D: Some vaccines have enough material to trigger a sufficient-enough immune response within one vaccination. But both of these vaccines were engineered in a way that required the creation of two doses. Many other vaccines are administered in multiple doses, a prime example being the HPV vaccine which requires three doses and the Shingles vaccine which requires two!
Q: So when you got the vaccine, how did it feel? Did you get any side effects from it?
D: For me, I didn’t have any significant side effects. I had a sore arm for a few days, similar to any vaccination, and minor swelling in my arm. Other than that, I didn’t have any side effects. It was pretty easy for me!
Other side effects that are common are having COVID-like symptoms. Those may include:
- Malaise (a general feeling of fatigue)
- Body aches
- Muscle and joint swelling
Uncommon side effects are shortness of breath, sore throat, and other respiratory symptoms. The side effects generally go away in a few days.

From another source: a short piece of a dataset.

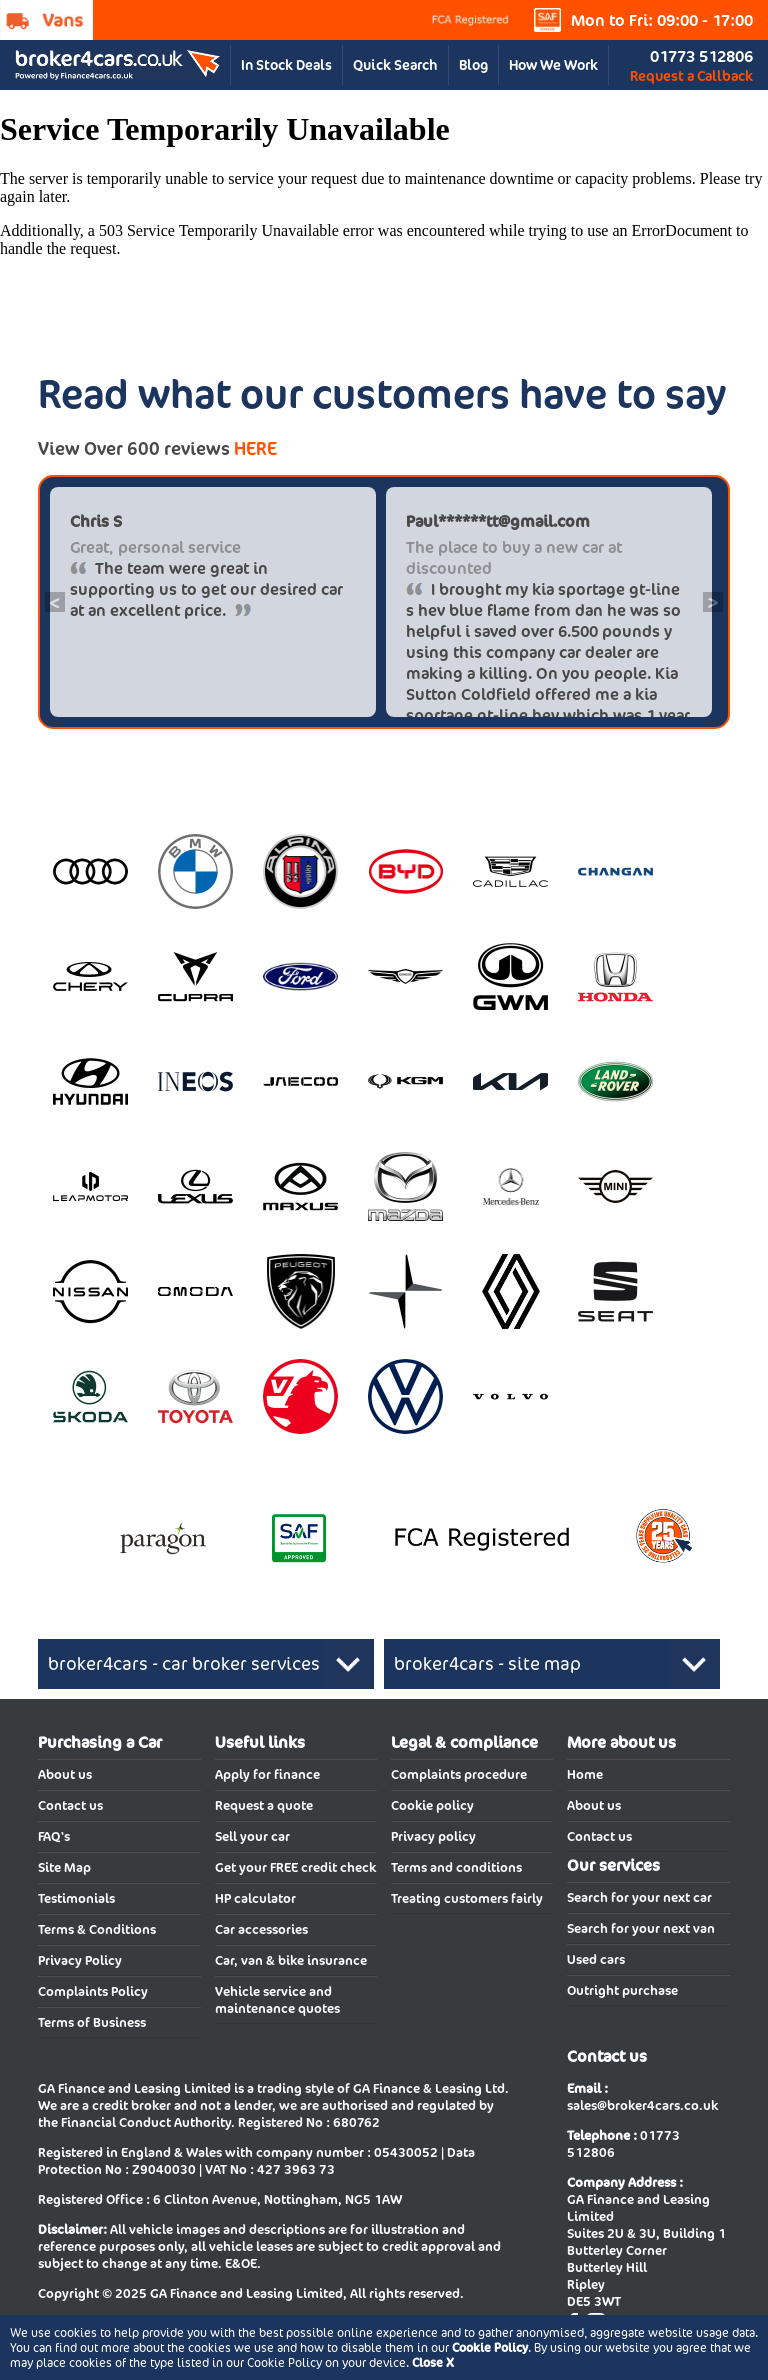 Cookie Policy (490, 2347)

Q: I’ve heard that many people were concerned that the vaccine “came out too quickly” and wondered if it was safe. Were you nervous about getting it?
D: I’ve heard those concerns too, and I understand them. This is an unprecedented time, which is why the vaccines came out so quickly. But, that doesn’t mean research wasn’t meticulously done, they’ve been through many clinical trials and have been tested in different countries and populations to make sure they’re safe. If you are interested, the CDC has posted all of this information online! They would never create vaccines and distribute them if they were even the slightest bit concerned that they were unsafe as this would create an even bigger problem.
As for me, I was a little nervous first getting the vaccine. When I got vaccinated, there weren’t a lot of civilians getting the vaccine. But, the pros outweighed the cons (which for me, were the side effects) of the vaccine, so I made my decision.
Q: Once everyone gets vaccinated, is that it? Is the pandemic officially over? What about all of those COVID variants?
D: Unfortunately, it’s not that simple. Diseases can be eradicated from the world (for example, smallpox). What’s challenging about these vaccines is the research is unsure of how long the immunity lasts. So, it is still important to wear your masks, even if you’re vaccinated.
There are COVID-19 variants out there (in the UK, Japan, etc.), and according to Johns Hopkins, there is no reason or evidence that we know of to think the vaccines would not work against the variants.
Q: As someone who is a current medical scribe and in the Pre-Health field, what do you hope the vaccine will do for the current COVID-19 crisis? What about our future understanding of COVID-19 and pandemics in general?
D: I hope the vaccine will currently provide protection for people, especially healthcare workers that are doing their most taking care of COVID patients. In general, I hope the vaccine will slow down the spread.
The reason COVID has persisted for so long and has gotten so hard to get under control is that we have not been able to fully stop its transmission.
For pandemics in general, vaccines have been used for years, such as the vaccine for the H1N1 epidemic. I hope this will promote the importance of vaccines to the public and debunk anti-vax myths. Vaccines are helpful, and you shouldn’t be afraid of them!
Q: What do you think the general public should do about COVID-19, whether people decide to get vaccinated or not?
D: Listen to all healthcare professionals. COVID is not politics, it is a disease spreading and taking lives in the US and all over the world. Wear a mask, social distance, try not to gather with your friends! I know it’s hard not to, it is isolating to distance yourself away from loved ones, and that does impact mental health. But we can find ways to address mental health issues without endangering lives. It is not simple. It is not easy, but it is something we can try to do to protect our neighbors.